American football player (1911–1998)

William Earl Lee Sr. (August 19, 1911 – June 23, 1998) was an American football lineman who played collegiately for the Alabama Crimson Tide and professionally for the Brooklyn Dodgers and Green Bay Packers of the National Football League (NFL). For excellent play during his nine-year NFL career, Lee was named to the NFL's All-Decade Team of the 1930s by the Professional Football Hall of Fame in 2010.

==Biography==

Bill Lee was born August 19, 1911, in Eutaw, Alabama.

Lee played in 82 career games while starting in 60 of them. He played in each game of his first two seasons with the Dodgers; after playing five games with the Dodgers, he was moved to the Green Bay Packers, where he played in four games. In his next four seasons, he played in every game of those seasons.
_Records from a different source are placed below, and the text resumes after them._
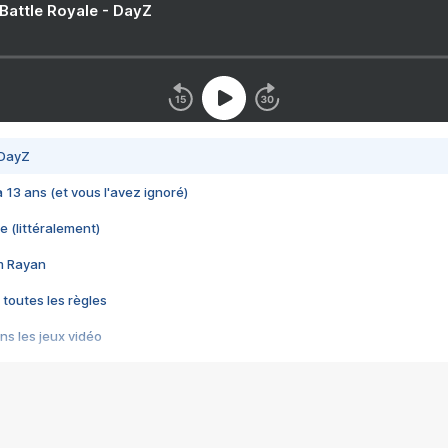
 Battle Royale - DayZ
 DayZ
 a 13 ans (et vous l'avez ignoré)
e (littéralement)
im Rayan
 toutes les règles
s les jeux vidéo
us choquant de Rockstar ? - Le scandale BULLY
e plus moche de Steam
du RÊVE tourne au CAUCHEMAR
He played in just one game of the 1942 season, when it was interrupted by the outbreak of World War II.

After the war, Lee resumed his NFL career with the Packers, but saw action in just four games in 1946.

In 2010, Lee was named to the All-1930s team by the Professional Football Hall of Fame. Lee is one of ten players that were named to the National Football League 1930s All-Decade Team that have not been inducted into the Pro Football Hall of Fame.